### RECORDED INFORMATION
== == ==
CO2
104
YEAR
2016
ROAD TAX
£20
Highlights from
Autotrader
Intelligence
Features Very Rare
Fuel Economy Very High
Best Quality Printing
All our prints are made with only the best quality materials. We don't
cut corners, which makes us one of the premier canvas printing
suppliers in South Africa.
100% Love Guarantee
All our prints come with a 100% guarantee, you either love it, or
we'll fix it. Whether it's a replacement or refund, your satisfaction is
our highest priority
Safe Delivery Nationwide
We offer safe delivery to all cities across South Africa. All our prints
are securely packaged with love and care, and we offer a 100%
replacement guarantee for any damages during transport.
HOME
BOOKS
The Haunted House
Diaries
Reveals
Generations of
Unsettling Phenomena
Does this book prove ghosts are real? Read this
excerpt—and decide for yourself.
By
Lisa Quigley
== == ==
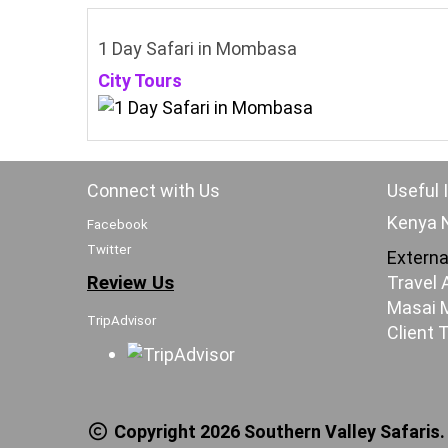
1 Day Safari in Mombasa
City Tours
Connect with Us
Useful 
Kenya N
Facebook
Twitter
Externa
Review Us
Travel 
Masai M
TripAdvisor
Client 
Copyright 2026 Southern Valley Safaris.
== == ==
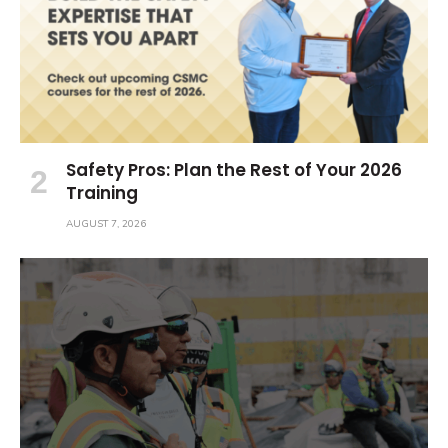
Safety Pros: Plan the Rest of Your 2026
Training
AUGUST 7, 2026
== == ==
### AIM OF THE TASK
When a line in the records above holds "replacement", that line is to be reported.

### RESULT OF THE TASK
we'll fix it. Whether it's a replacement or refund, your satisfaction is
replacement guarantee for any damages during transport.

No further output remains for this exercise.